[Saved data entries]
──────────
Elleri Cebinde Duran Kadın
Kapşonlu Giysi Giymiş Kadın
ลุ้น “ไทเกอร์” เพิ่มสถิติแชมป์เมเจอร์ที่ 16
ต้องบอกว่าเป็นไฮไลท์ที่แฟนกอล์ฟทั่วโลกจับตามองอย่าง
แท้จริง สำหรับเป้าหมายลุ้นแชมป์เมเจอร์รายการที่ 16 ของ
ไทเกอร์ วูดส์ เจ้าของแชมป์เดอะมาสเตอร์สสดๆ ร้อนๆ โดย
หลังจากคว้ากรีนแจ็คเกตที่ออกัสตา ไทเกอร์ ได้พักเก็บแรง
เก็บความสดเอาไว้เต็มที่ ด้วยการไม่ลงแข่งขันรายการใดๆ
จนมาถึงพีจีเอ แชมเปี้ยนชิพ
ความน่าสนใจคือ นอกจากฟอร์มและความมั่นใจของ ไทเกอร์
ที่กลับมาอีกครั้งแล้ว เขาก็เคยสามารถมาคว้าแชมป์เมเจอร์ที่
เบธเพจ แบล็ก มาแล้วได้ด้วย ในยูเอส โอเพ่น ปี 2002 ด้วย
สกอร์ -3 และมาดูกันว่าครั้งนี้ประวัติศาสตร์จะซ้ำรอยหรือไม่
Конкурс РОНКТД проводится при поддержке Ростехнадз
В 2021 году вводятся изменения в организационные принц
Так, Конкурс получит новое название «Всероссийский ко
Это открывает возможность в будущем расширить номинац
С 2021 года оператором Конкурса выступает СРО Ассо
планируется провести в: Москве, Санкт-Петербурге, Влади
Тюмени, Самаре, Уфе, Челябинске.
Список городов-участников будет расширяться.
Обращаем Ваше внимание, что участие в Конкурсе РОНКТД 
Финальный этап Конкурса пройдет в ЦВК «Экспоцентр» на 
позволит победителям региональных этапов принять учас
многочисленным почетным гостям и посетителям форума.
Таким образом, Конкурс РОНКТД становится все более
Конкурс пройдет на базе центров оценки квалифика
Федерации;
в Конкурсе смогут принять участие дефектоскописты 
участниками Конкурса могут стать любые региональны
──────────
From the records above, copy every line that holds the word "Конкурсе".

Обращаем Ваше внимание, что участие в Конкурсе РОНКТД 
в Конкурсе смогут принять участие дефектоскописты 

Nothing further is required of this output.